Else is described as a "strong, vigorous, healthy woman, of more than ordinary weight, yet quick of step, strong of will, and methodical in her household arrangements. Her home, whether a log cabin or a house two stories high with 'gable windows' was a model of neatness and order from 'turret to foundation stone.' During her life, she drank neither tea nor coffee, nor tasted the intoxicating bowl, nor smoked the ugly pipe, nor snuffed the yellow poison."

Her refusal for tea was especially important during the British tax on tea. Else demonstrated her patriotism by saying, "I am not going to the East Indies for any part of my breakfast."

She was reported as being skillful at designing quilt patterns and her handiwork was sought out amongst the locals. In the year before her death, she rode the Pawtuckaway Mountain on horseback to design a floral pattern quilt for her granddaughter. Else Cilley died in 1801 at age one hundred.

Thus the chapter name was decided. But there was one issue.

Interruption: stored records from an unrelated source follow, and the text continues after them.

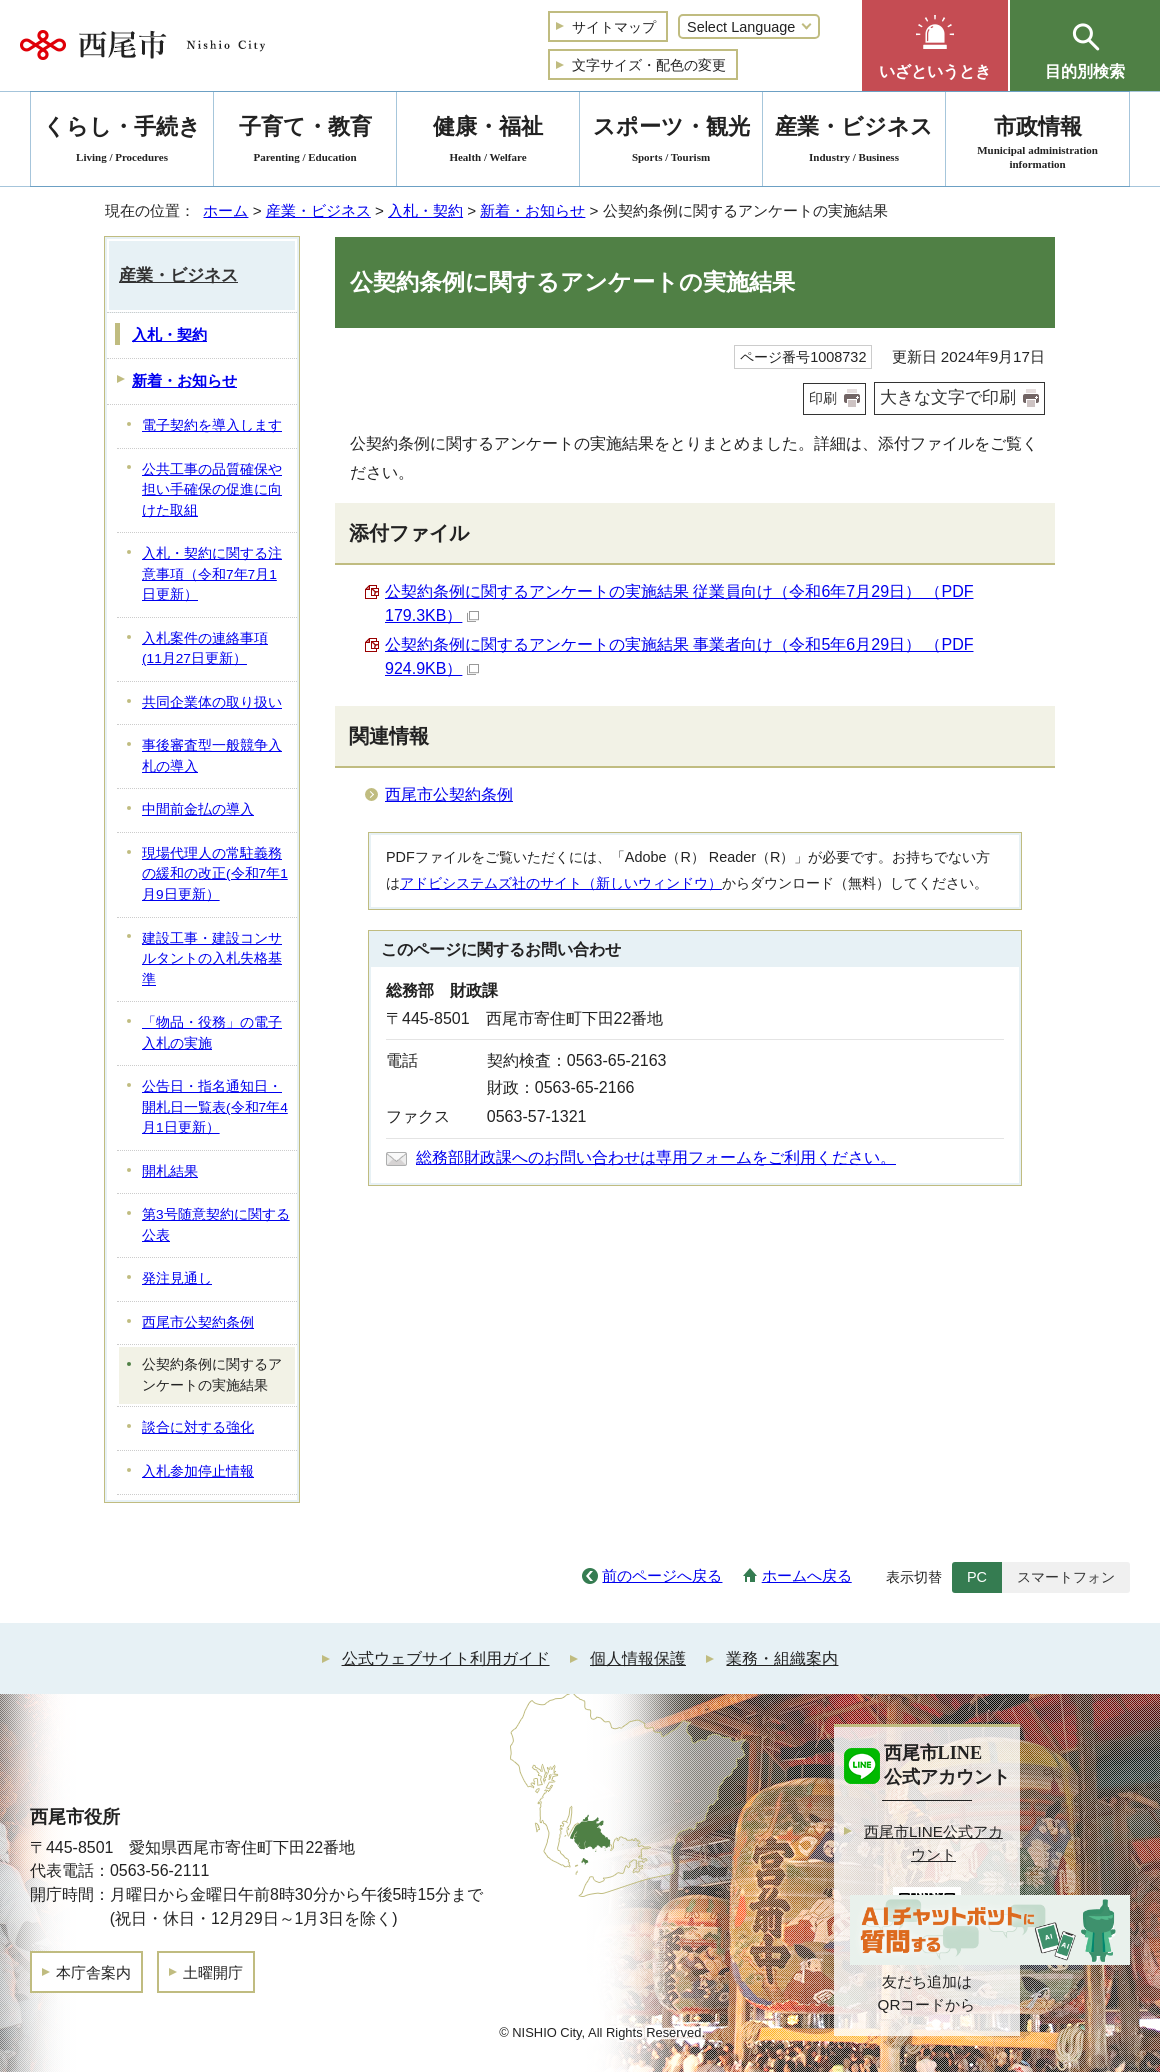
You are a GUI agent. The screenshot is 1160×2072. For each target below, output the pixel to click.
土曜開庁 (213, 1972)
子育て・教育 (305, 142)
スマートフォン (1066, 1577)
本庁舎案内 (93, 1972)
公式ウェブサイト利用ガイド (446, 1658)
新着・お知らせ (532, 210)
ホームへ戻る (807, 1575)
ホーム (225, 210)
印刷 (823, 398)
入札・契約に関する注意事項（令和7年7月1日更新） (212, 574)
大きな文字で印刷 (948, 397)
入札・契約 (425, 210)
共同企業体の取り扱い (212, 702)
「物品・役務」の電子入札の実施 (212, 1033)
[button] (935, 45)
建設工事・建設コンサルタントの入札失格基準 (212, 959)
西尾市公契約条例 (449, 794)
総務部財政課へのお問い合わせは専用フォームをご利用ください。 (656, 1157)
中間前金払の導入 (198, 809)
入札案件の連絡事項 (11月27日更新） (205, 649)
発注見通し (177, 1278)
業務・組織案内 (782, 1658)
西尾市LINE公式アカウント (933, 1843)
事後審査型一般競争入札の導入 (212, 756)
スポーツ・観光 (671, 142)
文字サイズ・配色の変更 (649, 65)
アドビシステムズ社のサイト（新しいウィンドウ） (561, 883)
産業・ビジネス (318, 210)
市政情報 (1037, 142)
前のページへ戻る (662, 1575)
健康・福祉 (488, 142)
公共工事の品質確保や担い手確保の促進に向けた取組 (212, 490)
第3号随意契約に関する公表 (216, 1225)
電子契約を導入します (212, 425)
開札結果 (170, 1171)
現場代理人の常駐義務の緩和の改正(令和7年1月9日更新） (215, 874)
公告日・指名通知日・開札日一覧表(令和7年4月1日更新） (215, 1107)
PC (977, 1577)
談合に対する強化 (198, 1427)
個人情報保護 (638, 1658)
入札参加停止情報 (198, 1471)
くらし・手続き (122, 142)
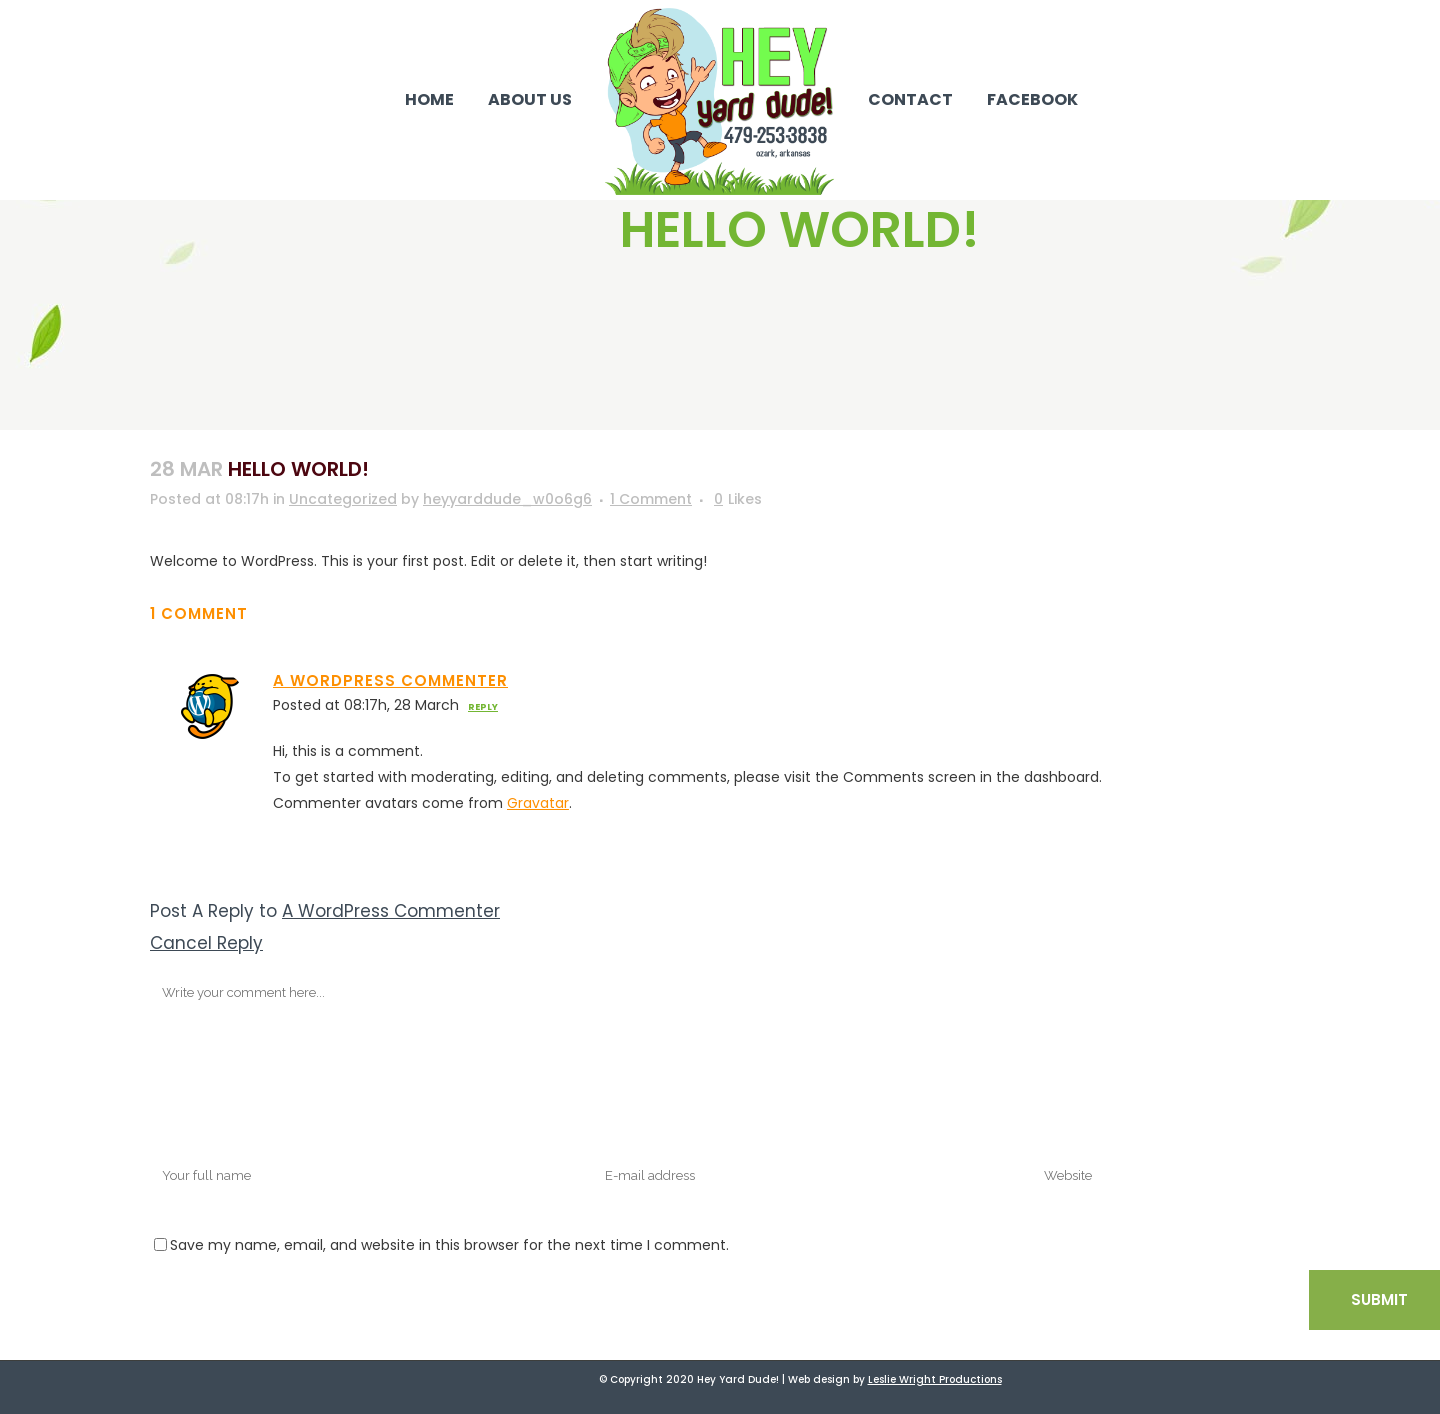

How did Mrs. Cilley spell her name? Her name was Alice, but was she called Elsie? And if Elsie, was it spelled Elsie, Elsa, or Else? It was finally decided that the chapter would be Elsa Cilley, but, sometime later the name was changed to Else as it stands today.

Charter Members

Elizabeth Ann Bartlett Jenny Neally Bartlett
Mary Blaisdell Bartlett Elizabeth Barber Batchelder
Sarah Bartlett Brainard Jane Cilley Burley
Harriet Amsden Butler Elizabeth Williams Cilley
Mary Butler Cilley Laura A. Marston
Amanda Stevens Mary True Taylor

Our Former Regents

Elizabeth W. Cilley 1898-1901
Mary True Taylor 1901-1903
Jenny Nealley Bartlett Grinnell 1903-1904
Laura A. Marston 1904-1907
Mary Butler Cilley 1907-1918
Elizabeth W. Cilley Fernald 1918-1948
Elizabeth C. Fernald 1948-1953
Annie Cilley Giles 1953-1955
Bertha A. Trickey 1955-1957
Evelyn Varney Price 1957-1961
Louise Richardson Sawyer 1961-1963
Barbara Louise Guptill 1963-1965
Mary Louise Fernald 1965-1968
Norma Clark Perkins 1968-1971
Barbara Brown Marden 1971-1974
Martha Caswell Bennett 1974-1976
Sarah Potts Voll 1976-1980
Irene Harvey Scribner 1980-1983
Deanna Perkins Rush 1983-1986
Eleanor Hutchinson Ambrose 1986-1989
Alice White Kent 1989-1992
Lynne Perkins Sweet 1992-1995
Deborah Fernald Stevens 1995-1999
Eleanor Hutchinson Ambrose 1999-2001
Barbara Evelyn Jones Frangione 2001-2007
Jan Hetu Gilman 2007-2013
Nancy Hetu Gervino 2013-2016

Real Daughter

The chapter is also proud to have a Real Daughter. A Real Daughter is distinguished because she was the daughter of a Revolutionary War patriot, who became a member of the DAR after it was founded in 1890. New Hampshire is home to twenty-eight Real Daughters, one of who was Maria M. Wilder Ragan.

Maria Wilder was born in Woodstock, Vermont, on August 3, 1817, to Jacob Wilder and Mary Wakefield Wilder. She lived in Chicago, Illinois, in 1896 at the time she applied for membership to the DAR. She later transferred to the Else Cilley Chapter. Maria died on December 28, 1908, and is buried in nearby Durham, New Hampshire.